(LISTED ENTRIES)

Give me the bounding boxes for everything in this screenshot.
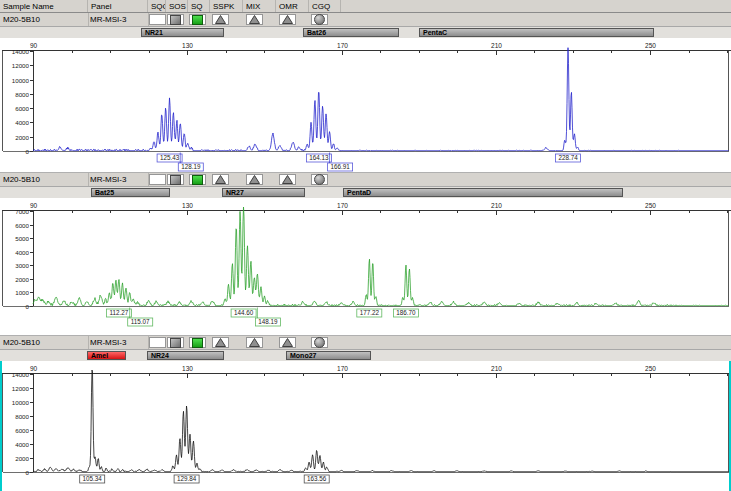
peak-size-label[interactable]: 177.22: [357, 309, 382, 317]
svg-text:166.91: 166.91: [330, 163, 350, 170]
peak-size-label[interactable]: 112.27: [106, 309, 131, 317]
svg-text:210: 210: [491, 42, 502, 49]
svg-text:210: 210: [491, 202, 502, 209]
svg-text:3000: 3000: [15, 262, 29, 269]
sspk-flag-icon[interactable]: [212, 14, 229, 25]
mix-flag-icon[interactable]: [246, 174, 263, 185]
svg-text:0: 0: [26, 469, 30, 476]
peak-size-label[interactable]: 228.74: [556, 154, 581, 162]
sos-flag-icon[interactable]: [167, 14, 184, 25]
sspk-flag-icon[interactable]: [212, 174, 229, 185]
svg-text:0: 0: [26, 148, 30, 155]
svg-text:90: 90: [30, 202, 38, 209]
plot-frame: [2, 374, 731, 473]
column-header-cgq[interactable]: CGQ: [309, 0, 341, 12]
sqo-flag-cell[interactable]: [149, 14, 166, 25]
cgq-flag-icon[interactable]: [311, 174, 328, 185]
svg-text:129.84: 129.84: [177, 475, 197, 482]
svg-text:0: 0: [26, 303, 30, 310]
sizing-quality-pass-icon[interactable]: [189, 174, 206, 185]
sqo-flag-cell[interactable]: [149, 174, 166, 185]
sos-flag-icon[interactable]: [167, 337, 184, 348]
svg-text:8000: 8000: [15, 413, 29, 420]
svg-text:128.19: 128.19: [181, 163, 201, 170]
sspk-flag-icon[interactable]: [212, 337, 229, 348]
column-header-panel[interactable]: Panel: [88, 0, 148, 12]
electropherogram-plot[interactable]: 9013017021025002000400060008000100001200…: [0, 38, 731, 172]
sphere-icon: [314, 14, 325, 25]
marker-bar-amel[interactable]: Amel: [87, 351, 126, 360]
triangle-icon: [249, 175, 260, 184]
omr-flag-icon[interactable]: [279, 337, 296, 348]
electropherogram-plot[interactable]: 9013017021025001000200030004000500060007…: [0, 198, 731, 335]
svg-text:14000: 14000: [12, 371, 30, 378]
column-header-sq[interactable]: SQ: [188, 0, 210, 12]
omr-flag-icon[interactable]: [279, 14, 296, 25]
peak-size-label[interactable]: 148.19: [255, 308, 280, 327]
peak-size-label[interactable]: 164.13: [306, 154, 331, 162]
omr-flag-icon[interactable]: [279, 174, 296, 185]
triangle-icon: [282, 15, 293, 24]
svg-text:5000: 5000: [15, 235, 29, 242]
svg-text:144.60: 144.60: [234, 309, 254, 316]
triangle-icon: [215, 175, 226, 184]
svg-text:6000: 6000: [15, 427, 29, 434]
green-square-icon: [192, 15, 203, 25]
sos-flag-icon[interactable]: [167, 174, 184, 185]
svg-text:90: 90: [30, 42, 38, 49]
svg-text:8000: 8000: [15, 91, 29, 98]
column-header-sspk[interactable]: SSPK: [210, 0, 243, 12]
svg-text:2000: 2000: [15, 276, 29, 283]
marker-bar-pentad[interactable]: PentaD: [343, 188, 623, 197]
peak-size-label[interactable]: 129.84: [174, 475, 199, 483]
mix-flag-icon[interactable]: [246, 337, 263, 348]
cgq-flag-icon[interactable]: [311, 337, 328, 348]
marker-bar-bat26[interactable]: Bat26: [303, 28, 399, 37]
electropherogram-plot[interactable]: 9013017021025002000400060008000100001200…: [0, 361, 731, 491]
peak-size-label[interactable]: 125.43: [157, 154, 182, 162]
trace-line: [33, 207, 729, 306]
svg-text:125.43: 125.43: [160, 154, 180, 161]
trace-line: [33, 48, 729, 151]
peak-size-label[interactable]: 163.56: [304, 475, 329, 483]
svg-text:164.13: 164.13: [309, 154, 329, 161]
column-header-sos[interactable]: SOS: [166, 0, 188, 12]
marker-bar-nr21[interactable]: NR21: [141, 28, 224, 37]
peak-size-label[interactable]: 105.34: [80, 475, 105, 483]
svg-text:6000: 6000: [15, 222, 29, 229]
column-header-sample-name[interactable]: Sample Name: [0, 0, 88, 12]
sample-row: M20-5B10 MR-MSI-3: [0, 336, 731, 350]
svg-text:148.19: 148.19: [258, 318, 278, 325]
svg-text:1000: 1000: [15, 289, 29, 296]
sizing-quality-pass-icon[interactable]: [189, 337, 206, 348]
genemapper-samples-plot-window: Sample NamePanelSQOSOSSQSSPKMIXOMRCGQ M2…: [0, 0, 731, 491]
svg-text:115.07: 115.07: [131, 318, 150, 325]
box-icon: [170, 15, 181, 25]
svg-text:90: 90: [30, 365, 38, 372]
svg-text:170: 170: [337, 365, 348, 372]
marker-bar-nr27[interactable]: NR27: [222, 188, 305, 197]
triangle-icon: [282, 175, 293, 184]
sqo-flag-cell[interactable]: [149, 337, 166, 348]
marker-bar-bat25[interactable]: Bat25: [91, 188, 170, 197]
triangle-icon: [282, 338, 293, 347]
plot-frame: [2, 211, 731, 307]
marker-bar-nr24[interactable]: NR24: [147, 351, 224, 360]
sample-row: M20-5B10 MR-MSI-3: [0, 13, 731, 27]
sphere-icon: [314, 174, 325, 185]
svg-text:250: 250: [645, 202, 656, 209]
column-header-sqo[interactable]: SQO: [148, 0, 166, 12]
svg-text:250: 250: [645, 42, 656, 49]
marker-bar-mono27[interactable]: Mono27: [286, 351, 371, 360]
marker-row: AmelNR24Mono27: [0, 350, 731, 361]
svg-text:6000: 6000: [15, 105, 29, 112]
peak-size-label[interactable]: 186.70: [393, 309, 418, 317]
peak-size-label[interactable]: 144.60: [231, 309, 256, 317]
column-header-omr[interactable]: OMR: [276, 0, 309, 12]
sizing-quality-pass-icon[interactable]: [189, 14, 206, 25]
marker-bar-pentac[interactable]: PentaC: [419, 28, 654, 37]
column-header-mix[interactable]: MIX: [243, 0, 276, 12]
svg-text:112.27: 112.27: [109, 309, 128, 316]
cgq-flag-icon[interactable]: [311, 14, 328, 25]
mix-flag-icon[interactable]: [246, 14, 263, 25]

(End LISTED ENTRIES)
(LISTED ENTRIES)

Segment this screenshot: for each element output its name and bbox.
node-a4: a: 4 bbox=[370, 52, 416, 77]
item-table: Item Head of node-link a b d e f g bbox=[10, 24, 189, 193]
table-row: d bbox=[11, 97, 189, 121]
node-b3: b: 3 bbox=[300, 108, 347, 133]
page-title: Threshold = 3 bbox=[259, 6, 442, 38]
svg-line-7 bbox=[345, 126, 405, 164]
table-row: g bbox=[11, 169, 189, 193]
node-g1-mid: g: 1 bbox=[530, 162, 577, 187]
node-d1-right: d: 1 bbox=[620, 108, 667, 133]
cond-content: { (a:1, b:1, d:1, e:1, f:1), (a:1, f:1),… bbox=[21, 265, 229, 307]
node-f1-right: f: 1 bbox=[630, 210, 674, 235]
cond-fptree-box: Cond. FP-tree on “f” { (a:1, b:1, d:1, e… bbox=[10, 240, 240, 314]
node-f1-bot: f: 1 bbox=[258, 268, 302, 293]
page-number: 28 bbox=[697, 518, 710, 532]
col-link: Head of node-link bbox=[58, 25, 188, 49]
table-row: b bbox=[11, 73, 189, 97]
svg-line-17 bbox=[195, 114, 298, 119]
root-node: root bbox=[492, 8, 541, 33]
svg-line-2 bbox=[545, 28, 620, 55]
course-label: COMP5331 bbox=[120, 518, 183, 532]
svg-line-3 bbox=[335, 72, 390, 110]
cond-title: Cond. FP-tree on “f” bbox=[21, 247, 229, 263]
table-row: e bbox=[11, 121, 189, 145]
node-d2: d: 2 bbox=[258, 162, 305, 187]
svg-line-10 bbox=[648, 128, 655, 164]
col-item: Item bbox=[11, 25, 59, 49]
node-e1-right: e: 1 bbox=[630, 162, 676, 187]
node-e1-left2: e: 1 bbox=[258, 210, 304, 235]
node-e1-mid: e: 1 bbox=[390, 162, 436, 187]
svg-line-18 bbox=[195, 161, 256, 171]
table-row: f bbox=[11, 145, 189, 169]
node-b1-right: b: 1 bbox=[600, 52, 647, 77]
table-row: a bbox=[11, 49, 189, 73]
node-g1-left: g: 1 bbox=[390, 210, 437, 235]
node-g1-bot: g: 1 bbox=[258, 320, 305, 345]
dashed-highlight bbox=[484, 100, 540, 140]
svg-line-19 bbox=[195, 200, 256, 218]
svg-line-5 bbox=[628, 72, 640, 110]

(End LISTED ENTRIES)
(LISTED ENTRIES)

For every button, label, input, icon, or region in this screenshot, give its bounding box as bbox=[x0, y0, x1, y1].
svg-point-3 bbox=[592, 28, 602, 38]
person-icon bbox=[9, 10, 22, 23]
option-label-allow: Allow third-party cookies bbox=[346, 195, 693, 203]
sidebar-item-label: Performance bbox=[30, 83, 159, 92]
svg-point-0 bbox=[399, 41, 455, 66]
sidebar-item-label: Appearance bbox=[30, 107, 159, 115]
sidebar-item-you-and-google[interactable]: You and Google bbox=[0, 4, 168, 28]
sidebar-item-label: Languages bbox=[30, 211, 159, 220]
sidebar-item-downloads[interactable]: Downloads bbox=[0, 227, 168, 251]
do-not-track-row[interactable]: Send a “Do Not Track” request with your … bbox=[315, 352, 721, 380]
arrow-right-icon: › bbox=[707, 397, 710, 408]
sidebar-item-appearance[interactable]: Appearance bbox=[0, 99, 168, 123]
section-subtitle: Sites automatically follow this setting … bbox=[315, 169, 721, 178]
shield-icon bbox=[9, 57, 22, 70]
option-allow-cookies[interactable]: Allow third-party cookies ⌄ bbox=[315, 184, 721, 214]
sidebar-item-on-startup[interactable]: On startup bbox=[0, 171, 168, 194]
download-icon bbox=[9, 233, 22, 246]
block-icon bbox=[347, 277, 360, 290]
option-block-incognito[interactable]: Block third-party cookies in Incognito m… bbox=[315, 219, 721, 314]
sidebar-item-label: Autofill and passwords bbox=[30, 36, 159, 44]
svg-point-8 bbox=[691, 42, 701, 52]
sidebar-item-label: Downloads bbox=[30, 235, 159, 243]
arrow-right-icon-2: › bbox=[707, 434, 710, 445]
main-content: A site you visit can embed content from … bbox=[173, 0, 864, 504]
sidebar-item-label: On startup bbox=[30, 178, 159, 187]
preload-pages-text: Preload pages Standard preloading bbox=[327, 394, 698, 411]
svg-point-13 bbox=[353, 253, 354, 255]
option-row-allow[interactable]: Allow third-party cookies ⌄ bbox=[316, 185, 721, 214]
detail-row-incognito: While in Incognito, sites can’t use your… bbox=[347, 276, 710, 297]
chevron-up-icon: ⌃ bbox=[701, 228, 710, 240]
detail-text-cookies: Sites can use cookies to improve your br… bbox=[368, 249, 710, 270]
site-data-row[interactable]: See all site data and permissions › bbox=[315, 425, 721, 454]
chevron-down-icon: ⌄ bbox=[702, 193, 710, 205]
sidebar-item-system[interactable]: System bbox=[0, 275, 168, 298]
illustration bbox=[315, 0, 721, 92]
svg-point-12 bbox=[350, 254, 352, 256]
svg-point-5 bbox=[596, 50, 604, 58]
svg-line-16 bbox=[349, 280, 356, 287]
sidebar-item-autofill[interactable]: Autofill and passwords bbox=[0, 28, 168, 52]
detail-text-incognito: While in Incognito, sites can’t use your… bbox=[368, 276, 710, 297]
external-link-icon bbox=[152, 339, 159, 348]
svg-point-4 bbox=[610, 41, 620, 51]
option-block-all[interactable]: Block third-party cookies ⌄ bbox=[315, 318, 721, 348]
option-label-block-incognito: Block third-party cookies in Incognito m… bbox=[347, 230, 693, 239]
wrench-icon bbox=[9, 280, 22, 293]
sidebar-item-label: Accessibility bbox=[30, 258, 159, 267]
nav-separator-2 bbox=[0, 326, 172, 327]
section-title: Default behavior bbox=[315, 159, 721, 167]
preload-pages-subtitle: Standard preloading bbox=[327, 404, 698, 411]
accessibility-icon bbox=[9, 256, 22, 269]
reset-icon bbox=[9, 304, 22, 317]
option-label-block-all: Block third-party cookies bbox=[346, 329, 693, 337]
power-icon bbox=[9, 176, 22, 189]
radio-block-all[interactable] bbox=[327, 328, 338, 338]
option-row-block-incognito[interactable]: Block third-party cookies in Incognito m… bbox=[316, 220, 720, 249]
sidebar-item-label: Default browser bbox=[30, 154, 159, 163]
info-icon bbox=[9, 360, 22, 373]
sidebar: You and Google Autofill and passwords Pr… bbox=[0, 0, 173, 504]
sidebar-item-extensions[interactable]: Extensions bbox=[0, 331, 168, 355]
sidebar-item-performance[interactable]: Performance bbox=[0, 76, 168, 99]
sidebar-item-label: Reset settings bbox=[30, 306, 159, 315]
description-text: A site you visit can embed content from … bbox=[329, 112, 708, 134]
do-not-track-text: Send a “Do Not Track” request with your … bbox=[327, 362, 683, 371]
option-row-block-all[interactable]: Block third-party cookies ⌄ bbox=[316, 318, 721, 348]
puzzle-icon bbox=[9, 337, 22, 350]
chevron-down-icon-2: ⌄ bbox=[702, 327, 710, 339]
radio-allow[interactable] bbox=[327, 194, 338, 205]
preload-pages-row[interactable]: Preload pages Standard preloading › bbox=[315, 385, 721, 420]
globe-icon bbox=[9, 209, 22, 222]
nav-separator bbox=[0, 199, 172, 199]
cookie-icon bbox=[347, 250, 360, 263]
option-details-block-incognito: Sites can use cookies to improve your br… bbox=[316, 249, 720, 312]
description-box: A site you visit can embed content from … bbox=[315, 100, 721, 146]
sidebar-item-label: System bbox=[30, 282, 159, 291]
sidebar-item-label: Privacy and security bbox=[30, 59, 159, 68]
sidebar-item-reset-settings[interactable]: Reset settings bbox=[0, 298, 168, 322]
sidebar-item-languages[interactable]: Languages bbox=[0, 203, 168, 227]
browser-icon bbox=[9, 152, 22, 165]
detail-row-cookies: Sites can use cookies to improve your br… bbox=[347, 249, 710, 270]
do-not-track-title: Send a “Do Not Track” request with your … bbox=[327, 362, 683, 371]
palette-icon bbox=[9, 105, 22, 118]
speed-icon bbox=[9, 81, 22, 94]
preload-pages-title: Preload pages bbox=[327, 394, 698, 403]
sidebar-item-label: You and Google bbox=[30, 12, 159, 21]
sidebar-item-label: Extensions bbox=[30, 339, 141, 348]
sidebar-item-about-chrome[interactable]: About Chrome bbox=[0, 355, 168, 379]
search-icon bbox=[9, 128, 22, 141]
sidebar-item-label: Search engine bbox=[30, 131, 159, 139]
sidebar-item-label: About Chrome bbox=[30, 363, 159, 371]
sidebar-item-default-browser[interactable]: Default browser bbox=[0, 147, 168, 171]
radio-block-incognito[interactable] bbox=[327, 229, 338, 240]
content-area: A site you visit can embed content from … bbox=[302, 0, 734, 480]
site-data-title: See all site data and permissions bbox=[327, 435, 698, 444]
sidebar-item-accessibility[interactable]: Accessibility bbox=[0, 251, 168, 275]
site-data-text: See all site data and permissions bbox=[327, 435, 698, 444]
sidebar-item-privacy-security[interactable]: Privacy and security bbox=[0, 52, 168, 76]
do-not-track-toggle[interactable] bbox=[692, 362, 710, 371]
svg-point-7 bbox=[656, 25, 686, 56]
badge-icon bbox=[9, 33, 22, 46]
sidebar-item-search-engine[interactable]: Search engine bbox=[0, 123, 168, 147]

(End LISTED ENTRIES)

WHAT NEEDS TO BE DONE: Find the word "from" in the listing above. Copy each line where it appears.

RESPONSE TO THIS EXERCISE:
main-content: A site you visit can embed content from … bbox=[173, 0, 864, 504]
description-text: A site you visit can embed content from … bbox=[329, 112, 708, 134]
description-box: A site you visit can embed content from … bbox=[315, 100, 721, 146]
content-area: A site you visit can embed content from … bbox=[302, 0, 734, 480]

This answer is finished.